> WHAT IS EXPECTED: The answer must consist of each line below that contains the string "WordPress".

> DATA:

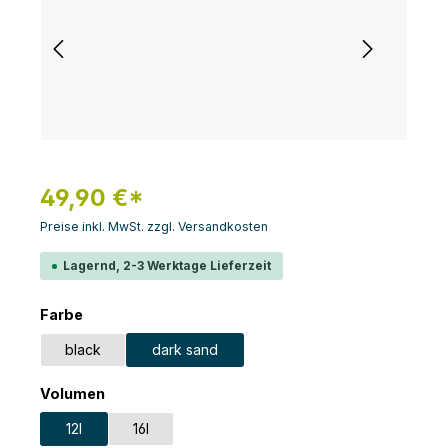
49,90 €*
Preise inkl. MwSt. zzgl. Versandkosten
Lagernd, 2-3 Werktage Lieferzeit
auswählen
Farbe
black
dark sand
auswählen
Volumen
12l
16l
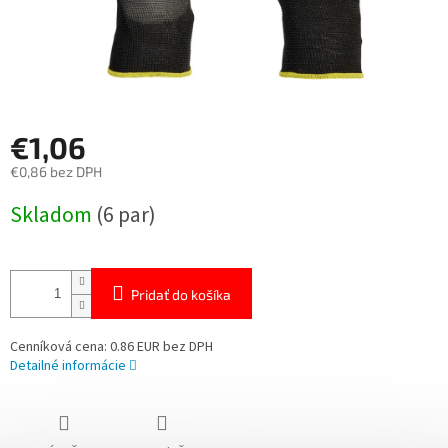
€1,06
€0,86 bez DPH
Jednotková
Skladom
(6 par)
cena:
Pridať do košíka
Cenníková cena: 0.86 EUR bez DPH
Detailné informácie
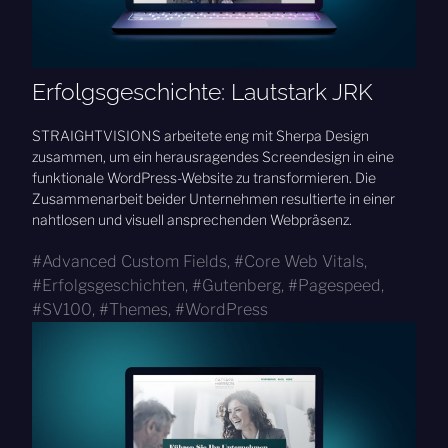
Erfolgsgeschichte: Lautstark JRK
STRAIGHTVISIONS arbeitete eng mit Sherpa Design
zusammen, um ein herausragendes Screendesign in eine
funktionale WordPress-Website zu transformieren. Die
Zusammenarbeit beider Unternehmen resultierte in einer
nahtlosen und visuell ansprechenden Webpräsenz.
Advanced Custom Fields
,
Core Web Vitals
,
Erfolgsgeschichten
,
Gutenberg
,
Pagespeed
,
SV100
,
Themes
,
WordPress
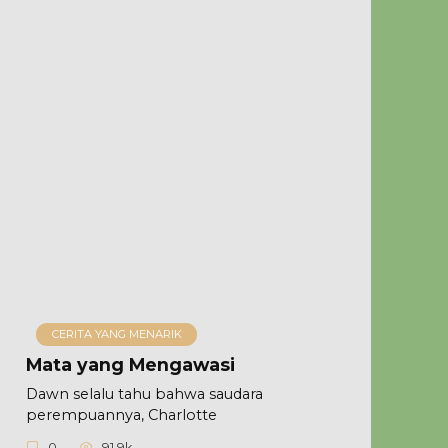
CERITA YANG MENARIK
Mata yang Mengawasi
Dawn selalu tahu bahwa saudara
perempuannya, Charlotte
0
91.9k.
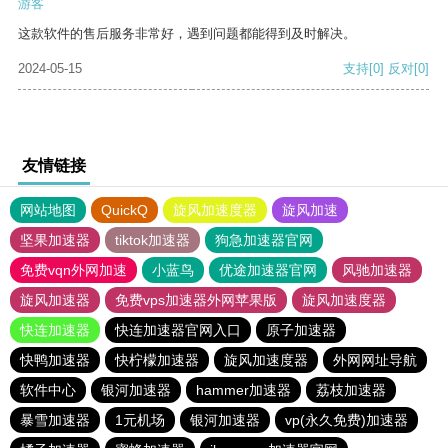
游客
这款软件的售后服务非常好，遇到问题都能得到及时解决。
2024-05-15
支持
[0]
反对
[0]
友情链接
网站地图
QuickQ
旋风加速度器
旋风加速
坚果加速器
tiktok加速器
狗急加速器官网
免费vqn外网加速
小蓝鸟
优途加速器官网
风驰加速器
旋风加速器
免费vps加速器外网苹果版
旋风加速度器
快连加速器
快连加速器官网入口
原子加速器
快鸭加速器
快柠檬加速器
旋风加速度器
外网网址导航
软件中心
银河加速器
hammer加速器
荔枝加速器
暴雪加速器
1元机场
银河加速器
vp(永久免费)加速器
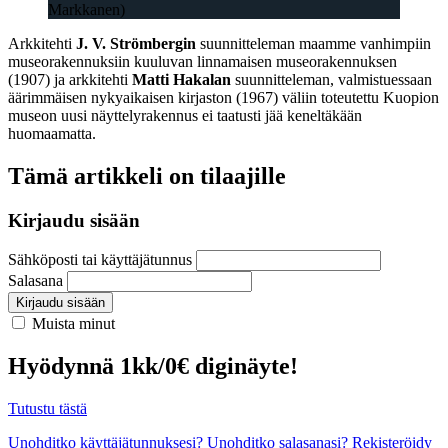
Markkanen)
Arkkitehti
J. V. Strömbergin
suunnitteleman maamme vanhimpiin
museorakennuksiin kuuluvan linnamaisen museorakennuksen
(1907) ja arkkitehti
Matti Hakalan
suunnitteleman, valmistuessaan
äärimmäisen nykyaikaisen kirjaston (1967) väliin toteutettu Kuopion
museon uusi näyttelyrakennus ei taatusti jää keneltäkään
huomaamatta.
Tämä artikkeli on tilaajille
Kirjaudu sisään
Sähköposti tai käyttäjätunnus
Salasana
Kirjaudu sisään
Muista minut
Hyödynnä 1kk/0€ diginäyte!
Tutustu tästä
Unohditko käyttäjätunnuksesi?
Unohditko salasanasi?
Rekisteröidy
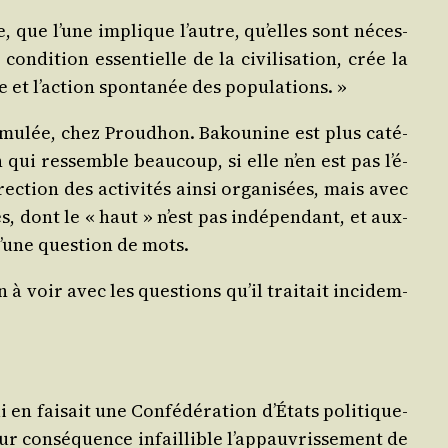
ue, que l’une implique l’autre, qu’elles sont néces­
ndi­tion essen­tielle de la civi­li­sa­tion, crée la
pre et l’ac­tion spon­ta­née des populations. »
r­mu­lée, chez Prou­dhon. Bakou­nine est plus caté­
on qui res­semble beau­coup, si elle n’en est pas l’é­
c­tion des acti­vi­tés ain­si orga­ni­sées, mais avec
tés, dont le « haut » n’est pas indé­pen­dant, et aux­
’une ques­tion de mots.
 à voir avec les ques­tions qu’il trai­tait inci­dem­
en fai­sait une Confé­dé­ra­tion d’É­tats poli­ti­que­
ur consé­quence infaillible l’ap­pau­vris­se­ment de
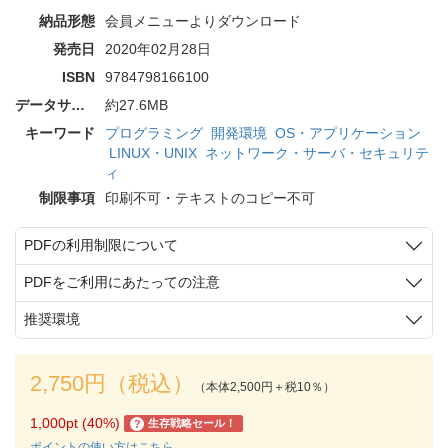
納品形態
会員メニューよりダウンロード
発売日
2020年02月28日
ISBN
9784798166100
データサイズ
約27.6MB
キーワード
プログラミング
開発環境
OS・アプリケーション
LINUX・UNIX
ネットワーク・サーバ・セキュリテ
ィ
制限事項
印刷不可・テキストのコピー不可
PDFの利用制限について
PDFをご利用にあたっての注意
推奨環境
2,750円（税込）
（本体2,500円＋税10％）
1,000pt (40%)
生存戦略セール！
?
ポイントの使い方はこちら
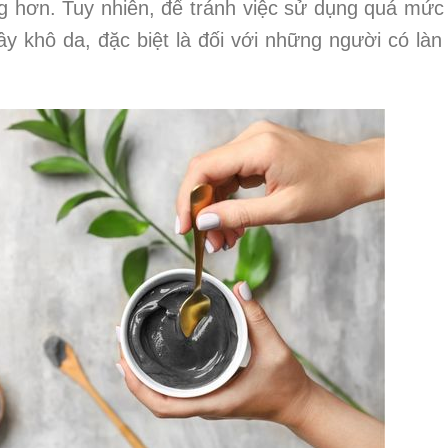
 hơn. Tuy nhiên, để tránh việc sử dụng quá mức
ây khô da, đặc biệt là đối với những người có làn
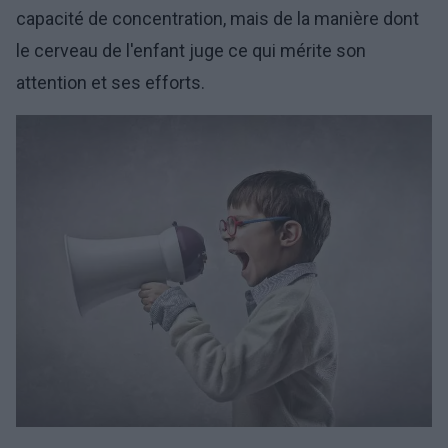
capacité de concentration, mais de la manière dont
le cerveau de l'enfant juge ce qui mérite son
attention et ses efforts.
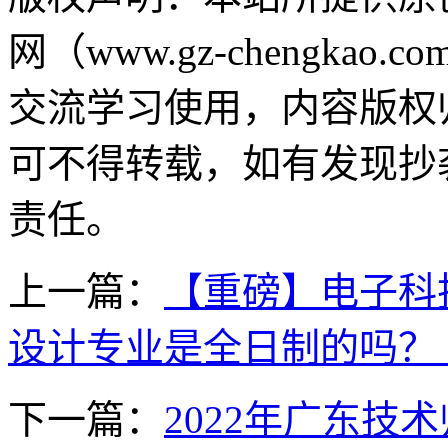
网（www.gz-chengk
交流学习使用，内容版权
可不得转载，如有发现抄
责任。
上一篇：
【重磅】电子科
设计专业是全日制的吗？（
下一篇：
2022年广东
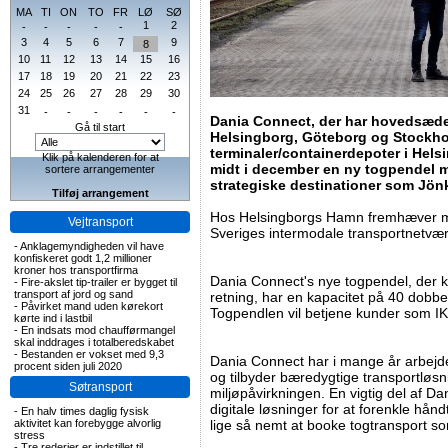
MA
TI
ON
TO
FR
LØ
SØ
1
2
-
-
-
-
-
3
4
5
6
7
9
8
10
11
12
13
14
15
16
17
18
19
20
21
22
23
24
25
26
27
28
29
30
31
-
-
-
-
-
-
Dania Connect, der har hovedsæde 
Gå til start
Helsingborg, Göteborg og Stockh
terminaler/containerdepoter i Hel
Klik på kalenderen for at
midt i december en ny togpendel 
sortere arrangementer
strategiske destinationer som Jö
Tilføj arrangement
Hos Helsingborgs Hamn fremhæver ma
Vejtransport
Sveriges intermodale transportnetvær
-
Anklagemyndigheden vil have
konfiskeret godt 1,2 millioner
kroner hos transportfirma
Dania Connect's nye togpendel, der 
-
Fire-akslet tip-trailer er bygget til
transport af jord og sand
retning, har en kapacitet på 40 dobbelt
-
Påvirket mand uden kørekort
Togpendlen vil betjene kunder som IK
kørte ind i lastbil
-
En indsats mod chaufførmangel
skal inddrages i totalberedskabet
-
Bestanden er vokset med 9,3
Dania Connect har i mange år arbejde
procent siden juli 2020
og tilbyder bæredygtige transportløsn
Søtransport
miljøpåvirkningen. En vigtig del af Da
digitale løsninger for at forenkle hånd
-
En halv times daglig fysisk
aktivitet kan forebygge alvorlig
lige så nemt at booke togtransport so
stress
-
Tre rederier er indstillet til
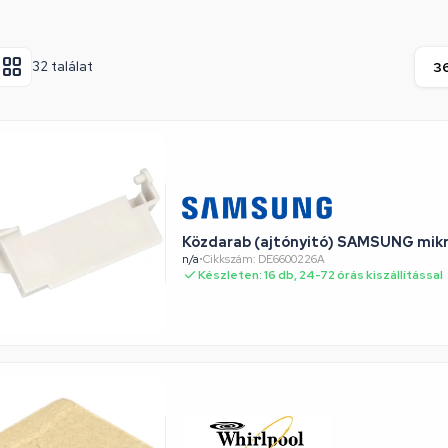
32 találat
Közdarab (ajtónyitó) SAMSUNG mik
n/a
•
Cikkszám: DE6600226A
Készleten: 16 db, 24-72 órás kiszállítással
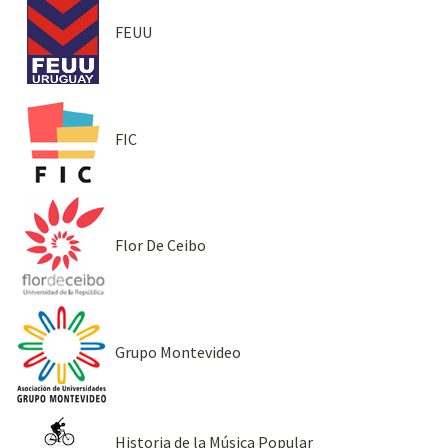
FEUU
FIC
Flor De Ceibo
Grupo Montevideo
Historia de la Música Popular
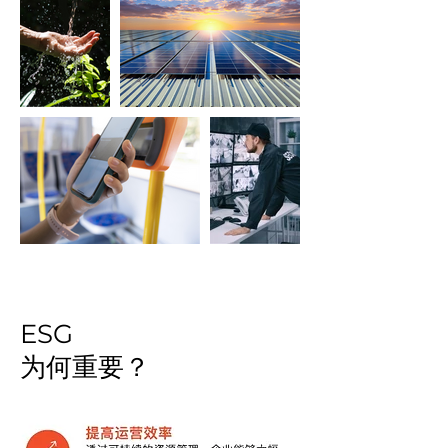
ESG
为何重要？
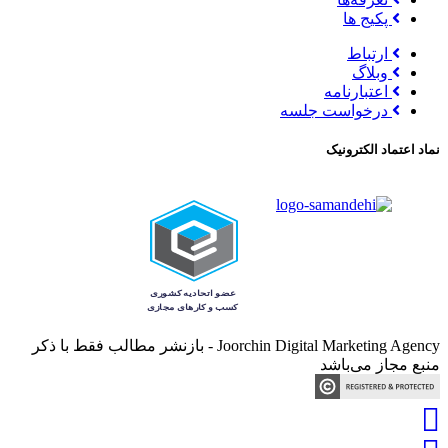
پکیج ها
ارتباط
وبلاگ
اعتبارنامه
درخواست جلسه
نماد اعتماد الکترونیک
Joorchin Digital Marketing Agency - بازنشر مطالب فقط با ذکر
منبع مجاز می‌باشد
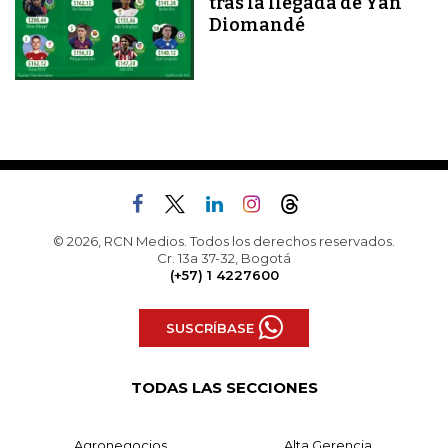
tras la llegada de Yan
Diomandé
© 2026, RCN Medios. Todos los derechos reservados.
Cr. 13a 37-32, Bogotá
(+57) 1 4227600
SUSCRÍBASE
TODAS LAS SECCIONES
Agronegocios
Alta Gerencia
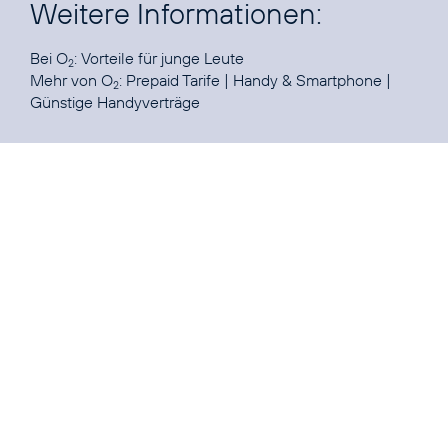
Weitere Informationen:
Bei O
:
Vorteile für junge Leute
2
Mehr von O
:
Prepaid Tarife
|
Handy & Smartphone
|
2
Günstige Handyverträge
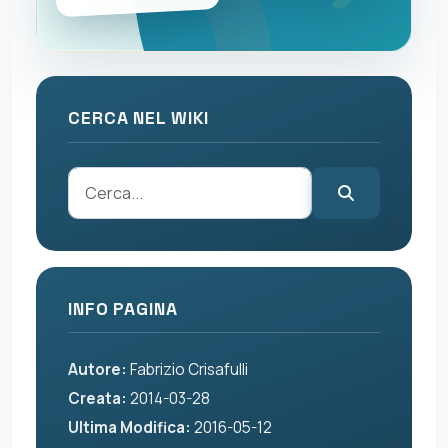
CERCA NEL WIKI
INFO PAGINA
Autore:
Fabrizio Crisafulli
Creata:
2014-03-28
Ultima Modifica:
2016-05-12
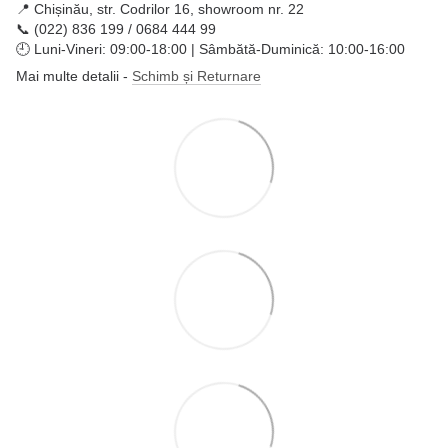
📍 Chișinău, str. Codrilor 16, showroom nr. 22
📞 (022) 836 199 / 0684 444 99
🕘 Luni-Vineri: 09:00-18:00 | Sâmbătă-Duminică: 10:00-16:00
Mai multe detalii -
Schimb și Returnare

> WRITTEN ANSWER:
funktionale WordPress-Website zu transformieren. Die
WordPress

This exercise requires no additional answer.